There was a weird bird-like cry, and a large bat shape soared overhead.

Johnny was still staring at the fading shadowy form when he heard Larissa speak.  “Bats can’t soar.”  He looked back down at her; she was now sitting up, looking in the same direction as he.

“Looked like a bat,” he said, still smiling for no discernable reason.

“Probably a frigatebird.  Their silhouettes can look very batlike.”

It occurred to Johnny that he couldn’t remember Larissa ever using the word “probably.”

“So!” he said cheerfully.  “What do you think we should do now?”

Larissa stared at him.

“Yeah, good point: this was my idea, wasn’t it?”  He turned around and looked.  The insects were getting braver as the fire sputtered out.  The mosquitoes, of course, had never entirely given up, but they were starting to come back in force, and a yellow and red dragonfly longer than his hand buzzed his head.  “Interesting colors on the dragonflies here, eh?”  He waited for her to comment that the common Indonesian dragonfly or somesuch had coloring like that, but she said nothing.  “And these damned mosquitoes ...”  He punctuated this by slapping one on his forearm.  To his surprise (and mild disquiet), the mosquito picked itself up and shook out its crushed wings.  It was colored almost exactly like a tiger, with the orange and black motif extending down its arched legs.  As Johnny stared, it took off and made a beeline for the trees.
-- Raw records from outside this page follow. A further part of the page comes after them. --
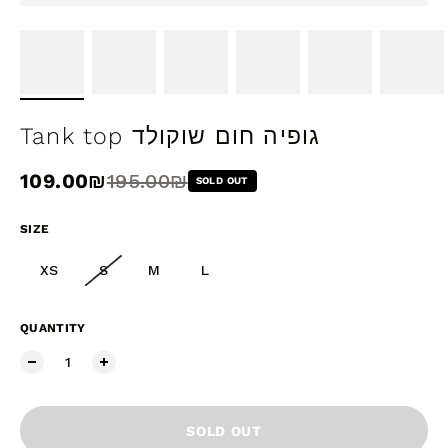
Tank top גופיה חום שוקולד
Sale price
109.00₪
Regular price
195.00₪
SOLD OUT
SIZE
XS
S
M
L
QUANTITY
SOLD OUT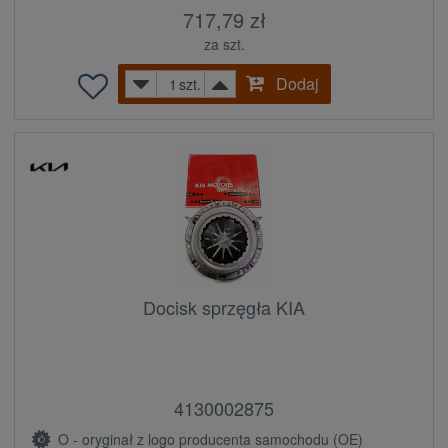
717,79 zł
za szt.
Dodaj
szt.
Docisk sprzęgła KIA
4130002875
O - oryginał z logo producenta samochodu (OE)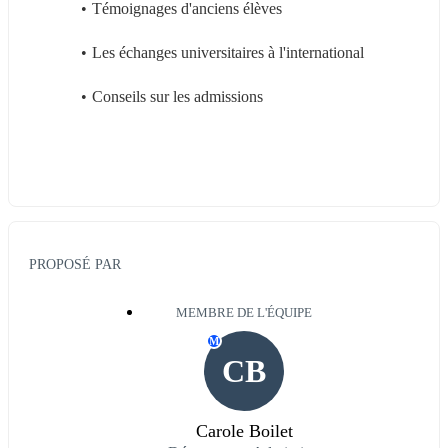
Témoignages d'anciens élèves
Les échanges universitaires à l'international
Conseils sur les admissions
PROPOSÉ PAR
MEMBRE DE L'ÉQUIPE
M
CB
Carole Boilet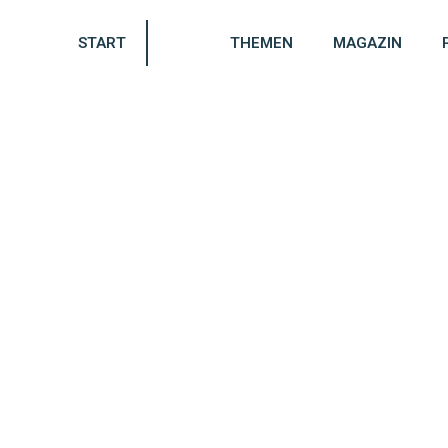
START
THEMEN
MAGAZIN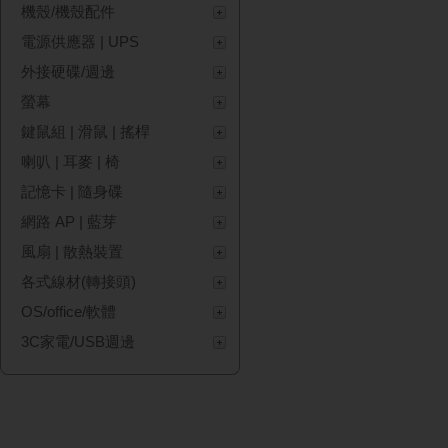
機殼/機殼配件
電源供應器 | UPS
外接硬碟/週邊
螢幕
鍵鼠組 | 滑鼠 | 搖桿
喇叭 | 耳麥 | 椅
記憶卡 | 隨身碟
網路 AP | 藍芽
風扇 | 散熱裝置
各式線材(轉接頭)
OS/office/軟體
3C家電/USB週邊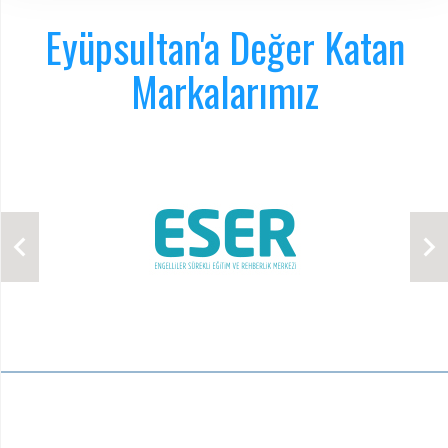
Eyüpsultan'a Değer Katan
Markalarımız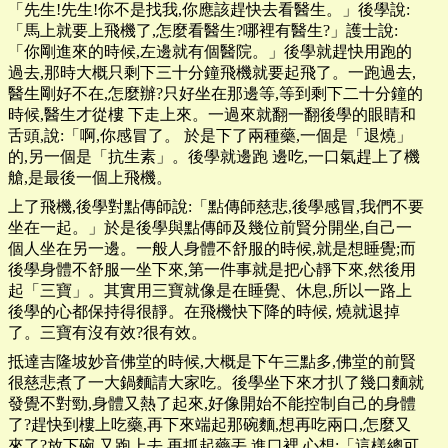
「先生!先生!你不是找我,你應該趕快去看醫生。」後學說:
「馬上就要上飛機了,怎麼看醫生?哪裡有醫生?」護士說:
「你剛進來的時候,左邊就有個醫院。」後學就趕快用跑的
過去,那時大概只剩下三十分鐘飛機就要起飛了。一跑過去,
醫生剛好不在,怎麼辦?只好坐在那邊等,等到剩下二十分鐘的
時候,醫生才從樓 下走上來。一過來就翻一翻後學的眼睛和
舌頭,說:「啊,你感冒了。 於是下了兩種藥,一個是「退燒」
的,另一個是「抗生素」。後學就邊跑 邊吃,一口氣趕上了機
艙,是最後一個上飛機。
上了飛機,後學對點傳師說:「點傳師慈悲,後學感冒,我們不要
坐在一起。」於是後學與點傳師及幾位前賢分開坐,自己一
個人坐在另一邊。一般人身體不舒服的時候,就是想睡覺;而
後學身體不舒服一坐下來,第一件事就是把心靜下來,然後用
起「三寶」。其實用三寶就像是在睡覺、休息,所以一路上
後學的心都保持得很靜。在飛機快下降的時候, 燒就退掉
了。三寶有沒有效?很有效。
抵達吉隆坡妙音佛堂的時候,大概是下午三點多,佛堂的前賢
很慈悲煮了一大鍋麵請大家吃。後學坐下來才扒了幾口麵就
發覺不對勁,身體又熱了起來,好像開始不能控制自己的身體
了?趕快到樓上吃藥,再下來端起那碗麵,想再吃兩口,怎麼又
來了?放下碗,又跑上去,再抓起藥丟 進口裡,心想:「這樣總可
He half-chuckled, half-gulped.  “Well, that one won’t be bothering us again, eh?”

Larissa said nothing.

“Um ... yeah.  So, hey, let’s just walk and see where we get to, eh?”

Larissa looked around for a moment.  “Which way?” she asked.

Johnny considered.  The door was long out of sight, of course, but he knew he could find it again if they needed to.  With no sun and no stars, there was no hope of figuring out which direction was north.  If “north” was even a concept that applied here.  There were the distant trees on one side, and in the other directions just bushes and more plants, and some intermittent mist.  He tried feeling with his strange new sense, but, other than the rough direction where the door lay, it told him nothing.  He listened: there were chirpings and chitterings, but almost all were far away, perhaps past the treeline.  Most sounded like birds, or maybe rodents.  He sniffed: generally it was loamy and damp and reminiscent of a compost, but in a pleasant way.  There was something else though ... was it water?  He thought it might be.  Toward the place where the treeline curved around to get in front of them and then just stopped.

“That way,” he said, pointing.  He turned back around.  “You want to eat first?”

She shook her head.

“Nah, me neither.  Let’s just snack on the way.”  He was still grinning slightly.